Before a linear image is converted to the T-format, one must consider another assumption the GPU makes: an assumption about the layout of the linear image. The layout of the linear image affects the layout of the converted, T-format image, and consequently the final render.
The hardware assumes that the very first pixel, located right at the base-address of the buffer storing the linear image, belongs to the bottom-left corner of the image. That is, the GPU assumes that, given a T-format texture, its source, the linear-image buffer, has the pixel rows stored bottom to top as the addresses advance (go from lower values towards higher values) within the buffer.

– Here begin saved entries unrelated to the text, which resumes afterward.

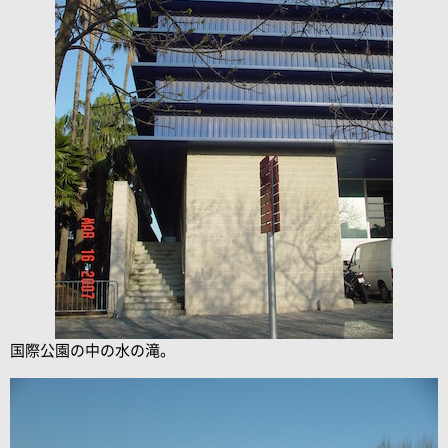
国際公園の中の水の滝。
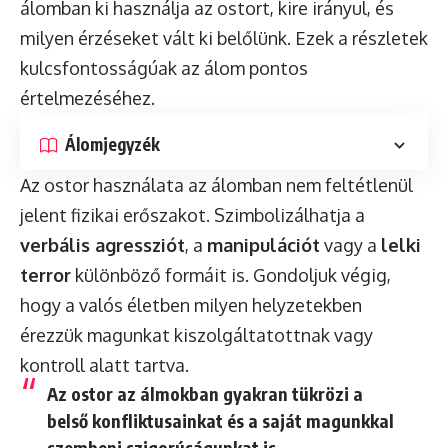
álomban ki használja az ostort, kire irányul, és
milyen érzéseket vált ki belőlünk. Ezek a részletek
kulcsfontosságúak az álom pontos
értelmezéséhez.
Álomjegyzék
Az ostor használata az álomban nem feltétlenül
jelent fizikai erőszakot. Szimbolizálhatja a
verbális agressziót
, a
manipulációt
vagy a
lelki
terror
különböző formáit is. Gondoljuk végig,
hogy a valós életben milyen helyzetekben
érezzük magunkat kiszolgáltatottnak vagy
kontroll alatt tartva.
Az ostor az álmokban gyakran tükrözi a
belső konfliktusainkat és a saját magunkkal
szembeni szigorúságunkat is.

# Linear Image Layout, as assumed by the GPU.
Y-Axis/Row-Axis
^
|
|
|
Base Address + 7 * sizeof(row) ----> +-------------+
Base Address + 6 * sizeof(row) ----> | ##### |
Base Address + 4 * sizeof(row) ----> | # # |
Base Address + 4 * sizeof(row) ----> | # # | <- right-side-up
Base Address + 3 * sizeof(row) ----> | ######### | image
Base Address + 2 * sizeof(row) ----> | # # |
Base Address + 1 * sizeof(row) ----> | # # |
Base Address + 0 * sizeof(row) ----> +-------------+------> X-Axis/Col-Axis
(0, 0)
This condition may not be true, if the linear-image buffer stores the image from top-row to the bottom-row as the addresses advance in the buffer.
For e.g., a PPM file has its pixel rows stored top to bottom as the addresses advance in the file:
# PPM Layout.
Base Address + 0 * sizeof(row) ----> +-------------+-----> X-Axis/Col-Axis
Base Address + 1 * sizeof(row) ----> | ##### |
Base Address + 2 * sizeof(row) ----> | # # |
Base Address + 3 * sizeof(row) ----> | # # | <- right-side-up
Base Address + 4 * sizeof(row) ----> | ######### | image
Base Address + 5 * sizeof(row) ----> | # # |
Base Address + 6 * sizeof(row) ----> | # # |
Base Address + 7 * sizeof(row) ----> +-------------+
|
|
|
v
Y-Axis/Row-Axis
The conversion routine that is described here processes images assuming the following setup:
Base Address + 0 * sizeof(row) ----> +-------------+-----> X-Axis/Col-Axis
Base Address + 1 * sizeof(row) ----> | |
Base Address + 2 * sizeof(row) ----> | |
Base Address + 3 * sizeof(row) ----> | image |
Base Address + 4 * sizeof(row) ----> | |
Base Address + 5 * sizeof(row) ----> | |
Base Address + 6 * sizeof(row) ----> | |
Base Address + 7 * sizeof(row) ----> +-------------+
|
|
|
v
Y-Axis/Row-Axis
Since the coordinate axes assumed by the routine are different from those assumed by the GPU, in certain situations fixups are needed, as described below.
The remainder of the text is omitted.